For Holcomb, after a sophomore and junior seasons that saw him put up 1,385 yards receiving on 98 receptions in 17 games, his only offer came from Northern Sun Intercollegiate Conference’s University of Mary, the July before his senior season. He was talking with schools but the offers weren't coming.
“The main thing to the entire process was just a little bit of you know, frustration about being under recruited and stuff,” Holcomb said. “Just knowing what I’m capable of and my family and I knowing that too.”
Durst, had two Division III offers from Augsburg University and then University of Wisconsin Eau-Claire. But with the blend of size (6-foot-5), speed and athleticism (three-sport athlete), it was puzzling why the Bears’ talented tight end wasn’t getting more recognition.
“I was kind of getting nervous because I wasn't really getting too much attention from coaches,” Durst said.
Yet, both Holcomb and Durst focused on the only thing they could control: Their play on the field.
With a chip on his shoulder, Holcomb put up video-game type numbers, finishing with 74 catches, 1,169 yards and 12 touchdowns. That was enough to get him named to the Vikings All-State team, the Minnesota All-Star Game as well as being selected as the Southeast Minnesota Male Athlete of the Year at the Rochester Sports Banquet.

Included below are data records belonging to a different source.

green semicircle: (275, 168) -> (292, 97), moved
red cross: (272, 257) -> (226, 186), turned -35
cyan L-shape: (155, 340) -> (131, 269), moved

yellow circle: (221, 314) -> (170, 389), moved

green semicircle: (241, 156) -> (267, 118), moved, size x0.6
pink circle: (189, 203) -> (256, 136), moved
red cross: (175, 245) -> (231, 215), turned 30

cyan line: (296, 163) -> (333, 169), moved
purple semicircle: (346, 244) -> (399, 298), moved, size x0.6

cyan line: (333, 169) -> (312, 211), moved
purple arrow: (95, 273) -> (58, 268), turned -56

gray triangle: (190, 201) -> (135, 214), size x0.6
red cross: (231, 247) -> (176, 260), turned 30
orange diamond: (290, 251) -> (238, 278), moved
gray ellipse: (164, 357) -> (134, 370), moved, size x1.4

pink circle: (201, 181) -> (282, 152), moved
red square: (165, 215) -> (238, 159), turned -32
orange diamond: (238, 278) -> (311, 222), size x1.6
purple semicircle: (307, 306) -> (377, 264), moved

It also led to two more offers in Winona State and Southwestern Minnesota State University.
Durst earned first-team All-District honors, finishing the season with 33 catches for 476 yards and eight touchdowns. He proved too, he was a strong blocker, while also playing both sides of the ball for Byron.
However, for both, their great seasons didn’t exactly lead to what they envisioned.
Holcomb had received the two offers, but talks with SMSU had slowed a bit and with the retirement of coach Tom Sawyer, it would be a primarily different coaching staff that didn’t recruit Holcomb.
Meanwhile, Durst took a visit to Winona in Nov. but was still waiting on a Division II offer.
Then the calendar flipped.
When January came, Durst became a hot commodity.
He picked up three offers in a span of 12 days from Northern State University, University of Sioux Falls and WSU.
“It was definitely a lot to think about,” Durst said. “January came around and I went on my official visit to Northern and all of a sudden, the other coaches really wanted me too.”
January also saw former South Dakota State University co-defensive coordinator Brian Bergstrom take the reins at Winona State in a great hire by the Warriors.
Bergstrom made it a priority to get Holcomb.
“As soon as he got hired, he came to my house,” Holcomb said. “Coach Berg, he’s awesome. He’s the coolest guy. He’s really, really personal with everything that he says.
“I really felt like they wanted me.”
Bergstrom then brought on former Caledonia High School and Rochester Community and Technical College star receiver Isaac Fruechte as the new offensive coordinator. The former Minnesota Viking was the OC at Northern State and was the lead recruiter of Durst, who was surprised Fruechte left.
“I was like, ‘Well, that maybe changes things',” Durst said. “Because I really liked coach Fruechte.”
Fruechte became the OC at WSU one day after Durst received his offer from Northern. A week later, Durst was offered by the Warriors.
Durst knew Winona was the place for him, committing two days later on Jan. 26.
“It felt like it was kind of like at home. Like all the other (school’s) coaches were super welcoming, too,” said Durst, whose mother also went to WSU. “And just, I'd say they cared more about me as a person than they did about my football ability. And that was something that just really stuck out to me.”
Like Bergstrom did, Fruechte made it a point to convince Holcomb to join the WSU family.
But at that point, after initially talking with Bergstrom, Holcomb didn't need much convincing.
He believes he was meant to play for Winona State.
Now it's time to prove himself all over again.
“One thing my dad pointed out to me is that it was kind of God's plan from the start, like Winona was the only team that was talking to me from the start. And the only one at the end,” Holcomb said. “It's just meant to be. So I’m going to go do what I got to do there to prove everybody wrong.”